# 79 rabbit, i need help



## TacoLlamaSauce (Apr 13, 2011)

I just bought a 79 rabbit and i really need help. I didn't realize this when i bought it, but there are a few welds that are rusted out in the drivers side door frame, the corner closest to the front tire. I took it to a body shop, the guy there said the frame isn't affected, its still strait (he also said its fixable.) The part with the broken weld is the piece where the door hinges attach. I'll post a picture tomorrow when its light outside. 

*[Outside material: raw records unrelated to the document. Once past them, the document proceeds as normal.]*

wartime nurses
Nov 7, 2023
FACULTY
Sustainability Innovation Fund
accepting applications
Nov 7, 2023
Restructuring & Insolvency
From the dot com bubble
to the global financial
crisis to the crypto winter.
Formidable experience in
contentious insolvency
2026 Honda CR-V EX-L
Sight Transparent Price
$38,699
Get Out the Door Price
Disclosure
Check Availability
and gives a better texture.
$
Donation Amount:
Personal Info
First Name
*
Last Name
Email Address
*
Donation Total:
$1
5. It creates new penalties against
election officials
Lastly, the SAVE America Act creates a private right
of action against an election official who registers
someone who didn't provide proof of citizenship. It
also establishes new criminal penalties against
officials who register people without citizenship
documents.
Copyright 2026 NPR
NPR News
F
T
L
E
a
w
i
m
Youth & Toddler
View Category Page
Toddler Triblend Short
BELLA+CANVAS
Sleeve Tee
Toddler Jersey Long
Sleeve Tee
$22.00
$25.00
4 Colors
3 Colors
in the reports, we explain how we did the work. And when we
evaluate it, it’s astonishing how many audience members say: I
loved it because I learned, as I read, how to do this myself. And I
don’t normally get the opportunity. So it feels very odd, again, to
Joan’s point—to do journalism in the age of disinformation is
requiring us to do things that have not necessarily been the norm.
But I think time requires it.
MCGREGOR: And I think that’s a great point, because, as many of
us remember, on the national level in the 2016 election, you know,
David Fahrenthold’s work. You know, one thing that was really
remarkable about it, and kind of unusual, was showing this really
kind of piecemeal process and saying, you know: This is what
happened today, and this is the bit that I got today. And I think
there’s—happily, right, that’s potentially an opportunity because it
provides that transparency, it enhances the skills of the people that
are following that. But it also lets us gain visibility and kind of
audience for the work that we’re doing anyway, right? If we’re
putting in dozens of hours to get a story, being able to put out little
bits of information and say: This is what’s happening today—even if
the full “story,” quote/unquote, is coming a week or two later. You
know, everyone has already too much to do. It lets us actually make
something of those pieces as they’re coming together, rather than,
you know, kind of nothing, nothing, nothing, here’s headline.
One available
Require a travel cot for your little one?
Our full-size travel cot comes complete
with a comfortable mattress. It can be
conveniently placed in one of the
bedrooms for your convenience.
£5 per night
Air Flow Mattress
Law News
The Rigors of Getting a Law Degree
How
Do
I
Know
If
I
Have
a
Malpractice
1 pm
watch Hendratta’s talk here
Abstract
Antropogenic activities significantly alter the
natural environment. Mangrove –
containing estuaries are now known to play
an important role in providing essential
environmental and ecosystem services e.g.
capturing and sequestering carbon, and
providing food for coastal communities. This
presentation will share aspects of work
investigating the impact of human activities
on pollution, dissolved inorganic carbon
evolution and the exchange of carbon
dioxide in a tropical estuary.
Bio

Is there anything i can do to fix this? Is it worth fixing? I bought the car on Sunday and its very obvious the people who sold me the car knew about this rust problem and covered it up, but i'll have to sue to get my money back. The interior is PERFECT and the only thing mechanically that is wrong with the car is it needs new brake pads.


----------



## joshzpunk (Oct 21, 2007)

I don't know what you got into it for, but fix it. If nothing else is wrong, why not? I've done alot on mine, and am always glad I did. I'm into mine for about 5 g's total in repairs, parts, ect and probably close to 1000 hours. BUT for 100,000 miles driven and who knows how many more to go(1000000?), that works out to less than 5 cents a mile, so I'm still way ahead of pretty much anyone else on the road. Unless you know how to weld, just have the mechanic fix it. You could try jb weld, but your just going to end up having to do it right eventually. Hit the prior owners up for half the cost. Sounds reasonable to me. Lawsuits over a 79 rabbit will get many a chuckle in court.


----------



## minnesotajettaguy (May 3, 2011)

I have to agree. Fix the body.
The only thing to be sure of is thet it's done right. These pillars are actually part of the roll cage that VW was smart enough to build into their cars. Done wrong, worst case is that you roll over and the body won't support the weight of the rest of the car. 
I don't think antbody will disagree with you having it fixed. Fix it right and the car will last basically forever.


----------